Data Acquisition Systems

Organizer: Mariano Ruiz, Technical University of Madrid
This is a half-day tutorial on the afternoon of Saturday, June 9.

This tutorial will review implementations of data acquisition systems and review different solutions based on the following standards: PCI, PCIe, USB, and PXI/PXIe. It will provide examples of implementation and discuss synchronization of DAQ devices; data acquisition and time-stamping using the IEEE 1588-2008 standard; implementation using intelligent data acquisition cards based on FPGA; and operating system constraints/alternatives: Windows vs. LINUX.

The topics covered in the tutorial will be:
  1. Basic DAQ Hardware Architectures
    1. Analog inputs: Multiplexed DAQ devices
    2. Analog Inputs: Simultaneous DAQ devices
    3. Analog outputs.
    4. Digital Input/Output.
    5. Timing.

  2. Standards used for DAQ applications.
    1. DAQ devices using PCI and PCIe.
    2. DAQ devices implementation with PXI/PXIe mechanical format.   
    3. DAQ devices using USB.

  3. Software for DAQ applications.
    1. Using Windows vs. Linux OS. Advantages/Drawbacks.

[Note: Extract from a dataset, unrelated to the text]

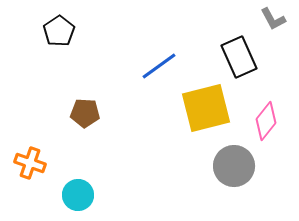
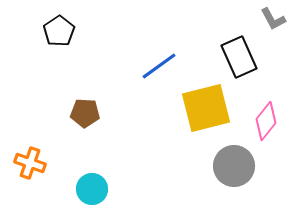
cyan circle: moved 14 px right, 6 px up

  4. Advanced data acquisition systems
    1. Synchronization of multiple DAQ devices in the same computer and chassis.
    2. Synchronization in the distributed data acquisition system using IEEE 1588-2008.
    3. Implementation of advanced data acquisition applications using FPGA based DAQ devices.





Data Analysis with GPU

Organizer: Hemant Shukla, Lawrence Berkeley National Laboratory
This is an all-day tutorial on Sunday, June 10.

An exciting development in the computing industry has been the emergence of graphics processing units (the GPU) as a fast general purpose co-processor. Initially designed for gaming applications, todays GPUs demonstrate impressive computing power and high levels of parallelism and are now being used for a variety of applications far removed from traditional graphics rendering settings.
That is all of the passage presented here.